▶ [TASK DETAILS]
Once the pictures are set aside, reproduce the entries below exactly.

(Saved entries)
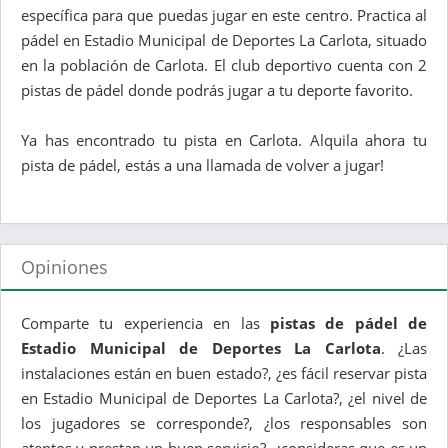
específica para que puedas jugar en este centro. Practica al
pádel en Estadio Municipal de Deportes La Carlota, situado
en la población de Carlota. El club deportivo cuenta con 2
pistas de pádel donde podrás jugar a tu deporte favorito.
Ya has encontrado tu pista en Carlota. Alquila ahora tu
pista de pádel, estás a una llamada de volver a jugar!
Opiniones
Comparte tu experiencia en las
pistas de pádel de
Estadio Municipal de Deportes La Carlota
. ¿Las
instalaciones están en buen estado?, ¿es fácil reservar pista
en Estadio Municipal de Deportes La Carlota?, ¿el nivel de
los jugadores se corresponde?, ¿los responsables son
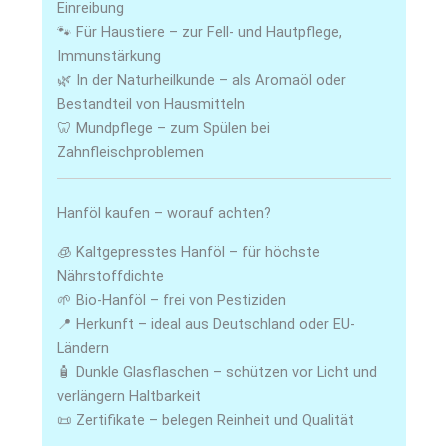
Einreibung
🐾 Für Haustiere – zur Fell- und Hautpflege,
Immunstärkung
🌿 In der Naturheilkunde – als Aromaöl oder
Bestandteil von Hausmitteln
🦷 Mundpflege – zum Spülen bei
Zahnfleischproblemen
Hanföl kaufen – worauf achten?
🧊 Kaltgepresstes Hanföl – für höchste
Nährstoffdichte
🌱 Bio-Hanföl – frei von Pestiziden
📍 Herkunft – ideal aus Deutschland oder EU-
Ländern
🧴 Dunkle Glasflaschen – schützen vor Licht und
verlängern Haltbarkeit
📜 Zertifikate – belegen Reinheit und Qualität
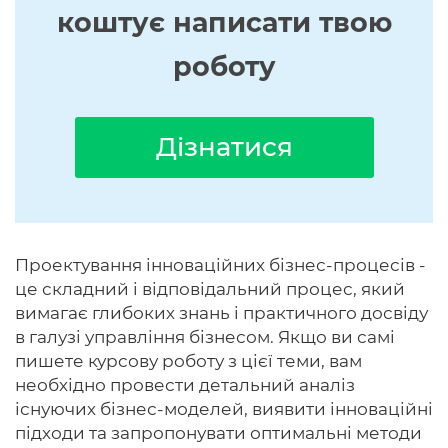
коштує написати твою
роботу
Дізнатися
Проектування інноваційних бізнес-процесів -
це складний і відповідальний процес, який
вимагає глибоких знань і практичного досвіду
в галузі управління бізнесом. Якщо ви самі
пишете курсову роботу з цієї теми, вам
необхідно провести детальний аналіз
існуючих бізнес-моделей, виявити інноваційні
підходи та запропонувати оптимальні методи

▶ [COMPLETED EXERCISE]
específica para que puedas jugar en este centro. Practica al
pádel en Estadio Municipal de Deportes La Carlota, situado
en la población de Carlota. El club deportivo cuenta con 2
pistas de pádel donde podrás jugar a tu deporte favorito.
Ya has encontrado tu pista en Carlota. Alquila ahora tu
pista de pádel, estás a una llamada de volver a jugar!
Opiniones
Comparte tu experiencia en las
pistas de pádel de
Estadio Municipal de Deportes La Carlota
. ¿Las
instalaciones están en buen estado?, ¿es fácil reservar pista
en Estadio Municipal de Deportes La Carlota?, ¿el nivel de
los jugadores se corresponde?, ¿los responsables son
Einreibung
🐾 Für Haustiere – zur Fell- und Hautpflege,
Immunstärkung
🌿 In der Naturheilkunde – als Aromaöl oder
Bestandteil von Hausmitteln
🦷 Mundpflege – zum Spülen bei
Zahnfleischproblemen
Hanföl kaufen – worauf achten?
🧊 Kaltgepresstes Hanföl – für höchste
Nährstoffdichte
🌱 Bio-Hanföl – frei von Pestiziden
📍 Herkunft – ideal aus Deutschland oder EU-
Ländern
🧴 Dunkle Glasflaschen – schützen vor Licht und
verlängern Haltbarkeit
📜 Zertifikate – belegen Reinheit und Qualität
коштує написати твою
роботу
Дізнатися
Проектування інноваційних бізнес-процесів -
це складний і відповідальний процес, який
вимагає глибоких знань і практичного досвіду
в галузі управління бізнесом. Якщо ви самі
пишете курсову роботу з цієї теми, вам
необхідно провести детальний аналіз
існуючих бізнес-моделей, виявити інноваційні
підходи та запропонувати оптимальні методи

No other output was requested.